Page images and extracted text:
"""
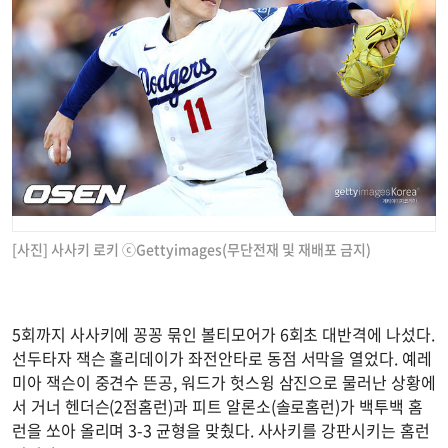
[사진] 사사키 로키 ⓒGettyimages(무단전재 및 재배포 금지)
5회까지 사사키에 꽁꽁 묶인 볼티모어가 6회초 대반격에 나섰다.
선두타자 잭슨 홀리데이가 좌전안타로 동점 서막을 열었다. 예레
미아 잭슨이 중견수 뜬공, 워드가 헛스윙 삼진으로 물러난 상황에
서 거너 헨더슨(2점홈런)과 피트 알론소(솔로홈런)가 백투백 홈
런을 쏘아 올리며 3-3 균형을 맞췄다. 사사키를 강판시키는 홈런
"""
From the line with "미아 잭슨이 중견수 뜬공, 워드가 헛스윙 삼진으로 물러난 상황에" through the final line of the records, return each line exactly. Leave out the rest.

미아 잭슨이 중견수 뜬공, 워드가 헛스윙 삼진으로 물러난 상황에
서 거너 헨더슨(2점홈런)과 피트 알론소(솔로홈런)가 백투백 홈
런을 쏘아 올리며 3-3 균형을 맞췄다. 사사키를 강판시키는 홈런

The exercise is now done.